**EXERCISE DETAILS:** For the listing that follows, report how many lines contain the word "security", giving the number and no other text.

--- START ---

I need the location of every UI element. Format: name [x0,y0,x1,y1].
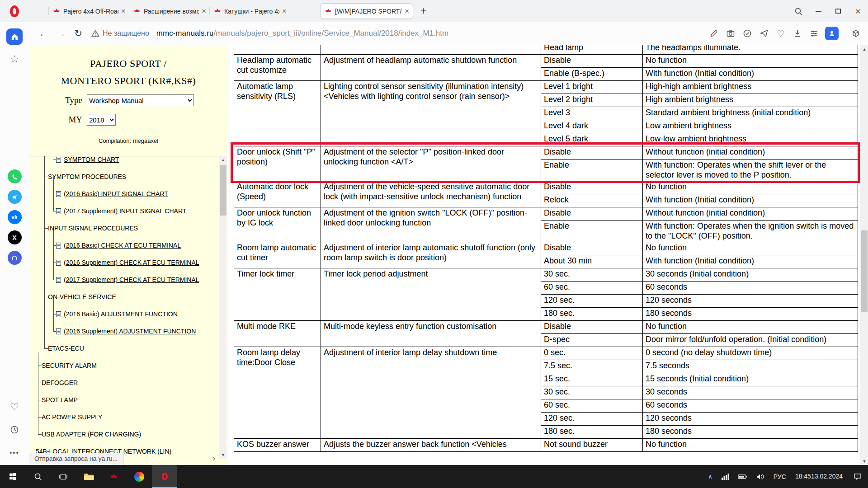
bookmarks-star-icon[interactable]: ☆ [6,51,23,67]
new-tab-button[interactable]: + [420,5,426,17]
security-label: Не защищено [103,29,149,38]
url-path: /manuals/pajero_sport_iii/online/Service… [213,29,448,38]
result-cell: High ambient brightness [643,94,858,107]
tree-link[interactable]: SYMPTOM CHART [29,156,219,168]
tree-item: SYMPTOM PROCEDURES [29,168,219,185]
close-button[interactable]: × [848,0,868,22]
scrollbar-thumb[interactable] [220,165,226,216]
setting-cell: 120 sec. [541,412,643,425]
browser-tab[interactable]: Катушки - Pajero 4x4 Off-× [210,3,290,19]
function-cell: Automatic door lock (Speed) [234,181,321,207]
result-cell: No function [643,54,858,67]
result-cell: 60 seconds [643,399,858,412]
setting-cell: Disable [541,181,643,194]
snapshot-camera-icon[interactable] [725,28,736,39]
bookmark-heart-icon[interactable]: ♡ [775,28,787,39]
table-row: Multi mode RKEMulti-mode keyless entry f… [234,320,858,333]
table-row: Door unlock function by IG lockAdjustmen… [234,207,858,220]
result-cell: 30 seconds (Initial condition) [643,268,858,281]
scrollbar-thumb[interactable] [861,230,868,312]
battery-icon[interactable] [734,465,752,488]
extensions-cube-icon[interactable] [850,28,862,39]
type-select[interactable]: Workshop Manual [87,94,194,106]
opera-menu-button[interactable] [0,5,29,17]
result-cell: No function [643,320,858,333]
vk-icon[interactable]: vk [8,210,22,224]
tree-link[interactable]: (2016 Basic) CHECK AT ECU TERMINAL [29,237,219,254]
setting-cell: Disable [541,54,643,67]
tab-favicon-icon [52,9,61,14]
browser-tab[interactable]: [W/M]PAJERO SPORT/MO× [320,3,413,19]
history-clock-icon[interactable] [6,422,23,438]
home-speed-dial-button[interactable] [6,28,23,45]
scroll-down-icon[interactable]: ▼ [219,451,227,459]
tab-close-icon[interactable]: × [282,7,287,16]
result-cell: With function (Initial condition) [643,67,858,80]
tree-link[interactable]: (2017 Supplement) INPUT SIGNAL CHART [29,202,219,220]
document-icon [56,191,61,197]
scroll-down-icon[interactable]: ▼ [860,457,868,465]
file-explorer-icon[interactable] [76,465,101,488]
browser-tab[interactable]: Pajero 4x4 Off-Road Club× [49,3,129,19]
site-security-chip[interactable]: Не защищено [91,29,149,38]
x-twitter-icon[interactable]: X [8,230,22,244]
reload-icon[interactable]: ↻ [70,28,87,39]
hidden-icons-chevron[interactable]: ∧ [704,465,717,488]
badge-check-icon[interactable] [741,28,753,39]
whatsapp-icon[interactable] [8,169,22,183]
tree-link[interactable]: (2016 Basic) INPUT SIGNAL CHART [29,185,219,202]
scroll-up-icon[interactable]: ▲ [860,45,868,53]
network-icon[interactable] [717,465,734,488]
vk-music-icon[interactable] [8,251,22,265]
tab-title: Катушки - Pajero 4x4 Off- [224,8,279,15]
tree-item-label: ON-VEHICLE SERVICE [48,293,116,300]
tab-close-icon[interactable]: × [405,7,409,16]
minimize-button[interactable] [808,0,828,22]
url-field[interactable]: mmc-manuals.ru/manuals/pajero_sport_iii/… [156,29,448,38]
sidebar-settings-dots-icon[interactable]: ••• [6,444,23,460]
mitsubishi-app-icon[interactable] [101,465,127,488]
nav-scrollbar[interactable]: ▲ ▼ [219,156,226,459]
setting-cell: Level 3 [541,107,643,120]
task-view-icon[interactable] [51,465,76,488]
edit-share-icon[interactable] [708,28,720,39]
panel-expand-chevron[interactable]: › [212,453,215,463]
search-tabs-icon[interactable] [788,0,808,22]
my-select[interactable]: 2018 [87,114,116,126]
table-row: Automatic lamp sensitivity (RLS)Lighting… [234,80,858,94]
table-row: Automatic door lock (Speed)Adjustment of… [234,181,858,194]
tree-link[interactable]: (2016 Supplement) CHECK AT ECU TERMINAL [29,254,219,271]
description-cell [321,45,541,54]
tab-close-icon[interactable]: × [121,7,126,16]
opera-taskbar-icon[interactable] [152,465,177,488]
volume-icon[interactable] [752,465,769,488]
downloads-icon[interactable] [792,28,803,39]
language-indicator[interactable]: РУС [769,465,791,488]
function-cell: Room lamp delay time:Door Close [234,347,321,438]
tree-item: ETACS-ECU [29,340,219,357]
tree-link[interactable]: (2016 Supplement) ADJUSTMENT FUNCTION [29,323,219,340]
favorites-heart-icon[interactable]: ♡ [6,399,23,415]
browser-tab[interactable]: Расширение возможност× [129,3,210,19]
action-center-icon[interactable] [847,465,868,488]
back-icon[interactable]: ← [35,28,52,39]
result-cell: The headlamps illuminate. [643,45,858,54]
forward-icon[interactable]: → [52,28,70,39]
profile-icon[interactable] [825,27,839,40]
tree-link[interactable]: (2016 Basic) ADJUSTMENT FUNCTION [29,305,219,323]
scroll-up-icon[interactable]: ▲ [219,156,227,164]
result-cell: Without function (initial condition) [643,146,858,159]
taskbar-search-icon[interactable] [25,465,51,488]
setting-cell: Disable [541,320,643,333]
page-scrollbar[interactable]: ▲ ▼ [860,45,868,465]
maximize-button[interactable] [828,0,848,22]
settings-sliders-icon[interactable] [808,28,820,39]
tab-close-icon[interactable]: × [202,7,206,16]
graphics-app-icon[interactable] [127,465,152,488]
function-cell: Timer lock timer [234,268,321,320]
tree-link[interactable]: (2017 Supplement) CHECK AT ECU TERMINAL [29,271,219,288]
windows-taskbar: ∧ РУС 18:45 13.02.2024 [0,465,868,488]
clock[interactable]: 18:45 13.02.2024 [791,465,847,488]
start-button[interactable] [0,465,25,488]
send-to-device-icon[interactable] [758,28,770,39]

--- END ---

**TASK RESPONSE:** 2